• _Task directions_
"Ziele" is the word to look for; copy each line of the listing where it occurs.

• _Given information_
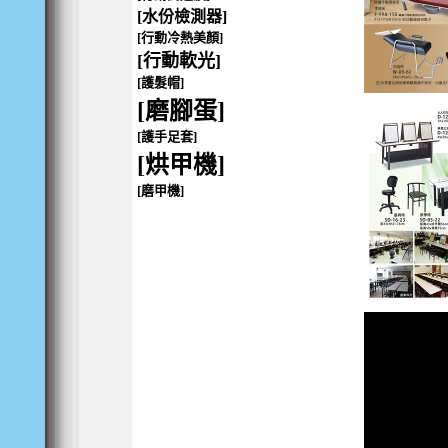
[水份檢測器]
[行動冷熱美顏]
[行動軟光]
[護髮帽]
[磨腳蛋]
[護手足套]
[烘甲機]
[磨甲機]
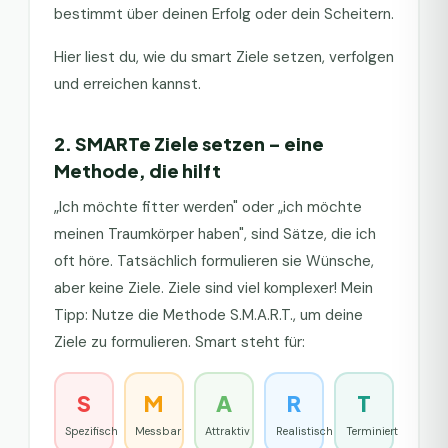
bestimmt über deinen Erfolg oder dein Scheitern.
Hier liest du, wie du smart Ziele setzen, verfolgen
und erreichen kannst.
2. SMARTe Ziele setzen – eine
Methode, die hilft
„Ich möchte fitter werden" oder „ich möchte
meinen Traumkörper haben", sind Sätze, die ich
oft höre. Tatsächlich formulieren sie Wünsche,
aber keine Ziele. Ziele sind viel komplexer! Mein
Tipp: Nutze die Methode S.M.A.R.T., um deine
Ziele zu formulieren. Smart steht für:
S
M
A
R
T
Spezifisch
Messbar
Attraktiv
Realistisch
Terminiert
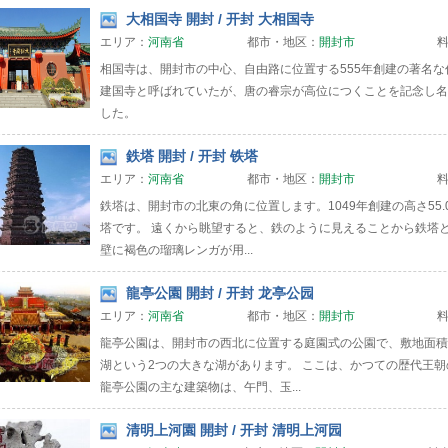
大相国寺 開封 / 开封 大相国寺
エリア：
河南省
都市・地区：
開封市
相国寺は、開封市の中心、自由路に位置する555年創建の著名な
建国寺と呼ばれていたが、唐の睿宗が高位につくことを記念し名
した。
鉄塔 開封 / 开封 铁塔
エリア：
河南省
都市・地区：
開封市
鉄塔は、開封市の北東の角に位置します。1049年創建の高さ55.
塔です。 遠くから眺望すると、鉄のように見えることから鉄塔
壁に褐色の瑠璃レンガが用...
龍亭公園 開封 / 开封 龙亭公园
エリア：
河南省
都市・地区：
開封市
龍亭公園は、開封市の西北に位置する庭園式の公園で、敷地面積
湖という2つの大きな湖があります。 ここは、かつての歴代王
龍亭公園の主な建築物は、午門、玉...
清明上河園 開封 / 开封 清明上河园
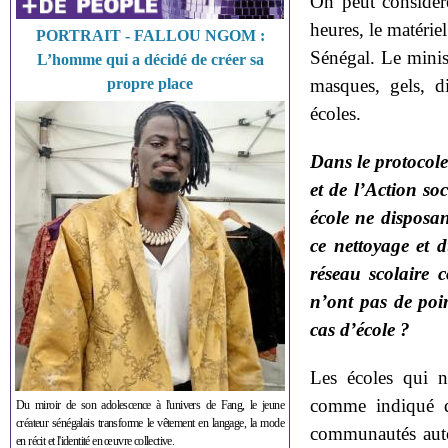
On peut considére
heures, le matérie
PORTRAIT - FALLOU NGOM :
Sénégal. Le minist
L’homme qui a décidé de créer sa
propre place
masques, gels, d
écoles.
Dans le protocole 
et de l’Action so
école ne disposan
ce nettoyage et 
réseau scolaire 
n’ont pas de poin
cas d’école ?
Les écoles qui n
comme indiqué da
Du miroir de son adolescence à l'univers de Fang, le jeune
créateur sénégalais transforme le vêtement en langage, la mode
communautés autou
en récit et l'identité en œuvre collective.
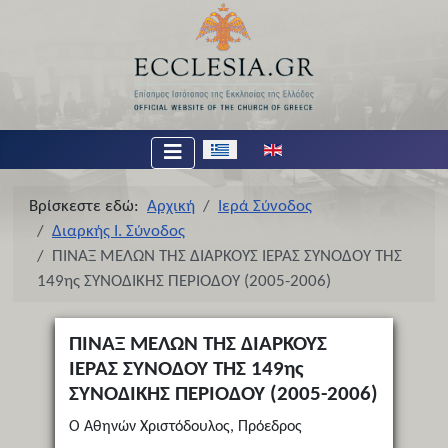
Επιλέξτε τη γλώσσα σας
Βρίσκεστε εδώ:
Αρχική
Ιερά Σύνοδος
Διαρκής Ι. Σύνοδος
ΠΙΝΑΞ ΜΕΛΩΝ ΤΗΣ ΔΙΑΡΚΟΥΣ ΙΕΡΑΣ ΣΥΝΟΔΟΥ ΤΗΣ
149ης ΣΥΝΟΔΙΚΗΣ ΠΕΡΙΟΔΟΥ (2005-2006)
ΠΙΝΑΞ ΜΕΛΩΝ ΤΗΣ ΔΙΑΡΚΟΥΣ
ΙΕΡΑΣ ΣΥΝΟΔΟΥ ΤΗΣ 149ης
ΣΥΝΟΔΙΚΗΣ ΠΕΡΙΟΔΟΥ (2005-2006)
Ο Αθηνών Χριστόδουλος, Πρόεδρος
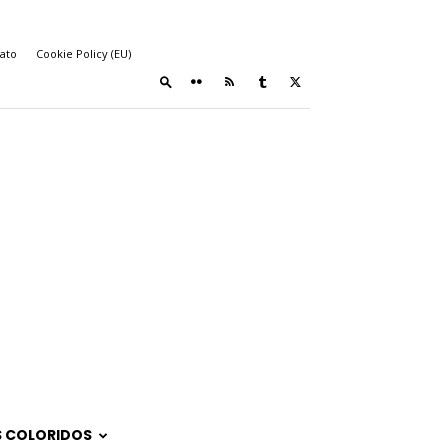
ato
Cookie Policy (EU)
 COLORIDOS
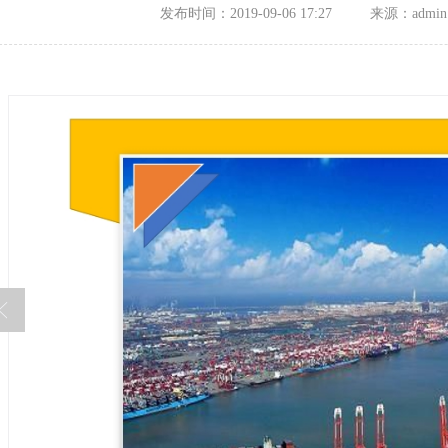
发布时间：2019-09-06 17:27
来源：admin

• _Task solution_
Hier liest du, wie du smart Ziele setzen, verfolgen
2. SMARTe Ziele setzen – eine
aber keine Ziele. Ziele sind viel komplexer! Mein
Ziele zu formulieren. Smart steht für:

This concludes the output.